(Records supplied):

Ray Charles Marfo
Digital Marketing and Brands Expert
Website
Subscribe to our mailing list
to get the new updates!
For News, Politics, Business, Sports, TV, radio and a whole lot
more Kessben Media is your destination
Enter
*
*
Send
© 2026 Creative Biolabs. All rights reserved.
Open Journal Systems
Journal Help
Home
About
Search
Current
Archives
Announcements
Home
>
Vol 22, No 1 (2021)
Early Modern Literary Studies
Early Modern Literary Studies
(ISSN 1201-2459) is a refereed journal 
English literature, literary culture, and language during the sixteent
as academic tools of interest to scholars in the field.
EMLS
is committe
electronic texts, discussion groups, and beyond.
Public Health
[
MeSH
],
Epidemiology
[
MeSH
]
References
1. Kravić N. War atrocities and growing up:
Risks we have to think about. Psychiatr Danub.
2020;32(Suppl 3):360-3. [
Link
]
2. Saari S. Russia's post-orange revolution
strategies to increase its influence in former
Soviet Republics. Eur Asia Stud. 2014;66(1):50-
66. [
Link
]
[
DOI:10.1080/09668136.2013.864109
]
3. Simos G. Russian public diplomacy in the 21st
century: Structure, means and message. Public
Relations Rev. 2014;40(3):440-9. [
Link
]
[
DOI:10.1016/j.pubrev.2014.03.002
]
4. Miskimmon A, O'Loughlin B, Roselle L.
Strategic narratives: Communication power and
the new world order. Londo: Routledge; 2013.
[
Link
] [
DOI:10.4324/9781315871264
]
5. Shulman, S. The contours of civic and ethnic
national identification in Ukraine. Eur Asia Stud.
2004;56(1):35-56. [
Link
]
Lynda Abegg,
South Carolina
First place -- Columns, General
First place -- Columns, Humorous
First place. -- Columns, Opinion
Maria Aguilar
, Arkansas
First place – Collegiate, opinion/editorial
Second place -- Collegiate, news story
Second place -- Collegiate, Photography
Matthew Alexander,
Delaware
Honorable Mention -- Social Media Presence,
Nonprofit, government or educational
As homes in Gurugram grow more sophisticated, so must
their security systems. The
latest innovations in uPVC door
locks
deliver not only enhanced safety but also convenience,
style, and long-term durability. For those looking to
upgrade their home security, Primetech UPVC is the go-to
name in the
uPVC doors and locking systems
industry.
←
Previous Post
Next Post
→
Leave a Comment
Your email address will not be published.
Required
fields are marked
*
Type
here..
...
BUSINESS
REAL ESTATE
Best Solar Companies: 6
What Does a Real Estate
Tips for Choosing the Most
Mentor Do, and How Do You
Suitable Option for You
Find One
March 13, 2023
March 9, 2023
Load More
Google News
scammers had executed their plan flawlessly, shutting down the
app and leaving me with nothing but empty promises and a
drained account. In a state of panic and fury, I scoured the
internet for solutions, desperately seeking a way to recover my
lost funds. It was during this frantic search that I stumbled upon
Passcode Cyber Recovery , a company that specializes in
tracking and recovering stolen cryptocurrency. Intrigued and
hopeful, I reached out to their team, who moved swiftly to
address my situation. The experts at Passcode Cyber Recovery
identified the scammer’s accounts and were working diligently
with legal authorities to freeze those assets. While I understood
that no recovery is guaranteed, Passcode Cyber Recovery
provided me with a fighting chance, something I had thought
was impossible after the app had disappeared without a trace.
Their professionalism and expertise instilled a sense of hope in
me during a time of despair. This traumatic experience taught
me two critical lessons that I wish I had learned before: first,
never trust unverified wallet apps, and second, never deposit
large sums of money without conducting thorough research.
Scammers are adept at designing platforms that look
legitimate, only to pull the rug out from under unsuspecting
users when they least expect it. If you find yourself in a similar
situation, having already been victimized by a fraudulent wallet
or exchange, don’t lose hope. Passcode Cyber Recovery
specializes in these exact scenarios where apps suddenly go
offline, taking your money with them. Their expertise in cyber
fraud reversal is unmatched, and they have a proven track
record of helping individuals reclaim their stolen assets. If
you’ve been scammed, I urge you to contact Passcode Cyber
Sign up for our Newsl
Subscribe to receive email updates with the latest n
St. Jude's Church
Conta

(Instructions for the task):
From the records above, return each line where "Collegiate" occurs.

(Answer box):
First place – Collegiate, opinion/editorial
Second place -- Collegiate, news story
Second place -- Collegiate, Photography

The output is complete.